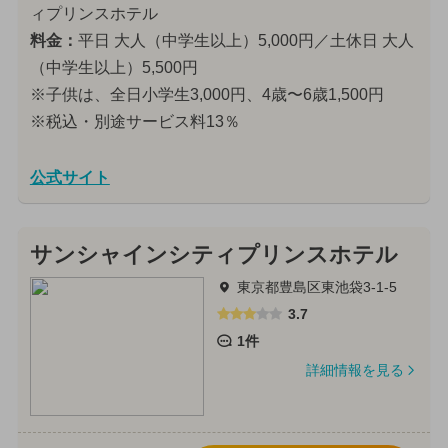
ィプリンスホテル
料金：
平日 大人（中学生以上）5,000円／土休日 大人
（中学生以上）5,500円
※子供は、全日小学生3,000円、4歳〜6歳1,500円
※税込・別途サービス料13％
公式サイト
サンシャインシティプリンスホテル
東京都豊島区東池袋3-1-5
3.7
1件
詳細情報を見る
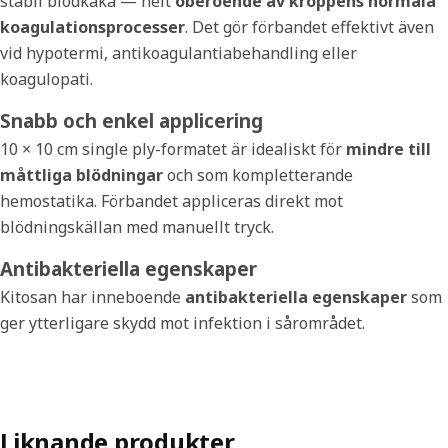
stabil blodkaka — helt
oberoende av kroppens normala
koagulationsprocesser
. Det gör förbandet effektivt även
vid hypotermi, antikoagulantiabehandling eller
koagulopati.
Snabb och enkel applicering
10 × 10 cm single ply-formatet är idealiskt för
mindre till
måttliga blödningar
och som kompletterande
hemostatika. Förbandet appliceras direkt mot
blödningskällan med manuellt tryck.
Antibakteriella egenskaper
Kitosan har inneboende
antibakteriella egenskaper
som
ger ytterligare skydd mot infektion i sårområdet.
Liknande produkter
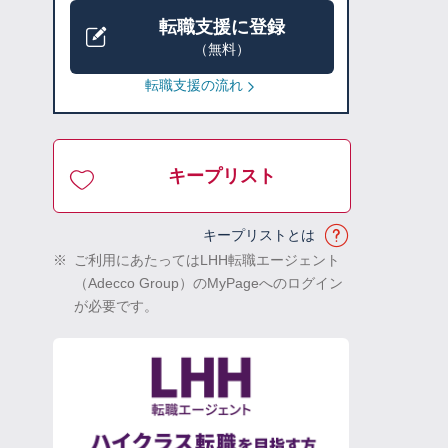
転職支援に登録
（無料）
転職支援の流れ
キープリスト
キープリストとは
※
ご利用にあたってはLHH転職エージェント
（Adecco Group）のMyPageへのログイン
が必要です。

==================================================

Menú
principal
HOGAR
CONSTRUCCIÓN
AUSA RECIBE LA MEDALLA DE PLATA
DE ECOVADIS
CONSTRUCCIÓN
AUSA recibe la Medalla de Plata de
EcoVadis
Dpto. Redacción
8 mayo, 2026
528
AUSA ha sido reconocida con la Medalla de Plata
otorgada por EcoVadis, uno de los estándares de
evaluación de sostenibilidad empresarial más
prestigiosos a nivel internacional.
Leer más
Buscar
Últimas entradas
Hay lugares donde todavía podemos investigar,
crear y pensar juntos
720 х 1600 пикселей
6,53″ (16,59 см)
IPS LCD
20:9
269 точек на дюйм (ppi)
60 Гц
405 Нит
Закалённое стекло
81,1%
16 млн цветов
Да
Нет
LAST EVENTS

==================================================

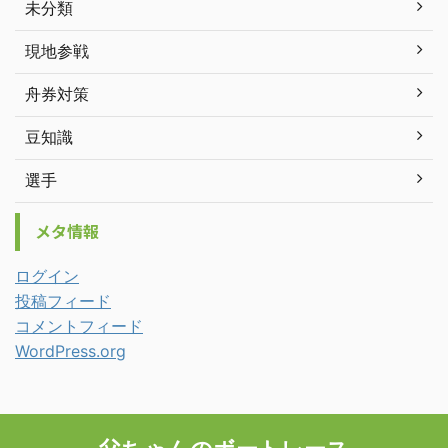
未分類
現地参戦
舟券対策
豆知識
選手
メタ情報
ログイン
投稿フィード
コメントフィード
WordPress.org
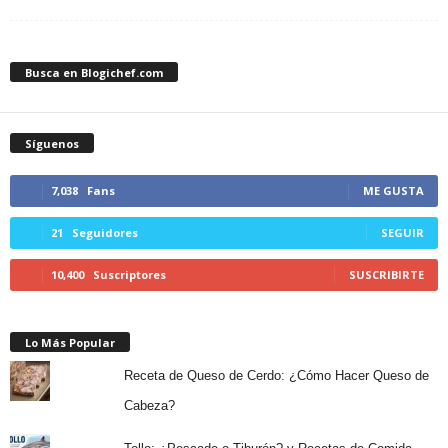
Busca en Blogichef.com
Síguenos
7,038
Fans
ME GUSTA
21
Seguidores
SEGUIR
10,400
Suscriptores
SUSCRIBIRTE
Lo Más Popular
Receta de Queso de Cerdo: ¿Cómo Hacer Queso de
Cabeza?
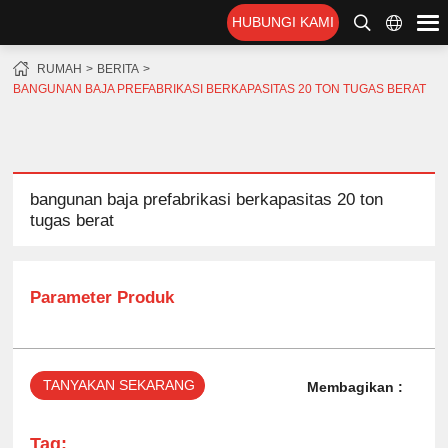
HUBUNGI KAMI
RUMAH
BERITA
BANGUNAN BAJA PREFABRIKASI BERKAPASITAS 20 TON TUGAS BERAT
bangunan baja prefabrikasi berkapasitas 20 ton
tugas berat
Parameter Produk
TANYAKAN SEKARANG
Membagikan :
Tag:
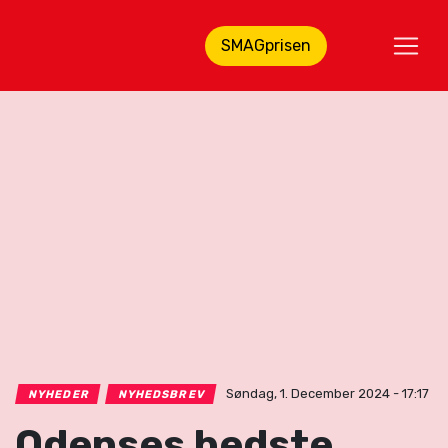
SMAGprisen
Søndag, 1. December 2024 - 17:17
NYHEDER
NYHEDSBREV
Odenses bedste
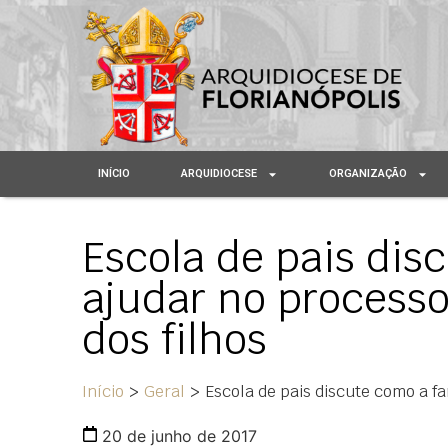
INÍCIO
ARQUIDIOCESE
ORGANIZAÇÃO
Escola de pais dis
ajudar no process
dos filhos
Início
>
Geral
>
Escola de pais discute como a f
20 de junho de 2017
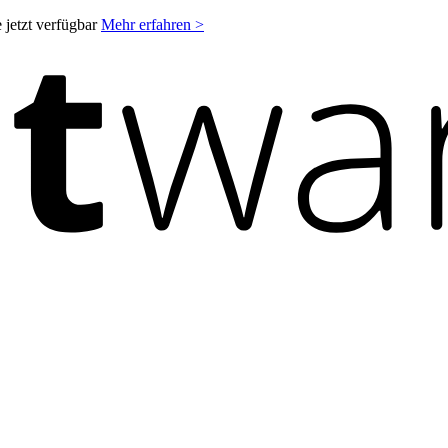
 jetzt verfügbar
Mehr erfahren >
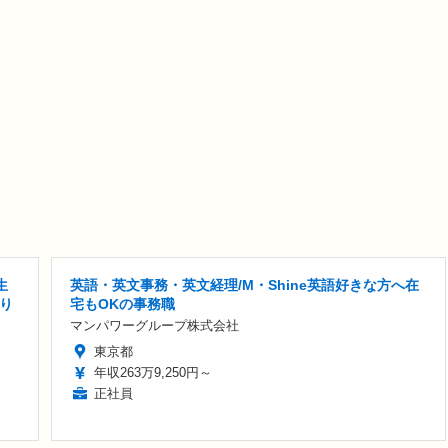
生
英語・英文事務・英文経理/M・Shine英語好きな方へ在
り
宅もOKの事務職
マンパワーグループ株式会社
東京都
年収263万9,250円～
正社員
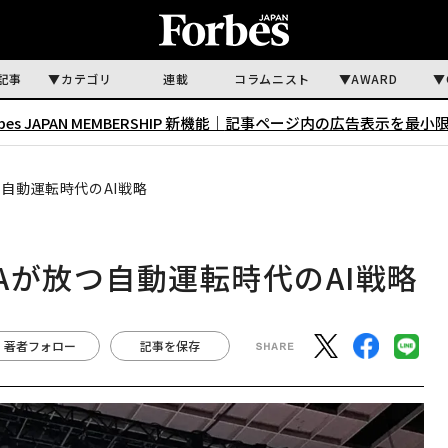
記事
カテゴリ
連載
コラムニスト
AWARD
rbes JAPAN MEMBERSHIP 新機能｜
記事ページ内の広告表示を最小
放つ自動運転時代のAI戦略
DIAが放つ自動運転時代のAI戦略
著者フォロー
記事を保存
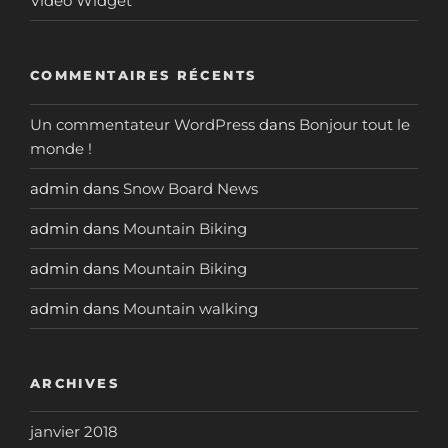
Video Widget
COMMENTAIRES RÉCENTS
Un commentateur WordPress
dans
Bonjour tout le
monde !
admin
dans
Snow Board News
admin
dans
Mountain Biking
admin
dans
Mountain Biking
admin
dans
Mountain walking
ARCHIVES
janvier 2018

==================================================

- [Task statement]
From the records above, copy only the lines starting with the line that holds "evaluación de sostenibilidad empresarial más" and going on through the line that holds "LAST EVENTS", exactly as written.

- [Worked solution]
evaluación de sostenibilidad empresarial más
prestigiosos a nivel internacional.
Leer más
Buscar
Últimas entradas
Hay lugares donde todavía podemos investigar,
crear y pensar juntos
720 х 1600 пикселей
6,53″ (16,59 см)
IPS LCD
20:9
269 точек на дюйм (ppi)
60 Гц
405 Нит
Закалённое стекло
81,1%
16 млн цветов
Да
Нет
LAST EVENTS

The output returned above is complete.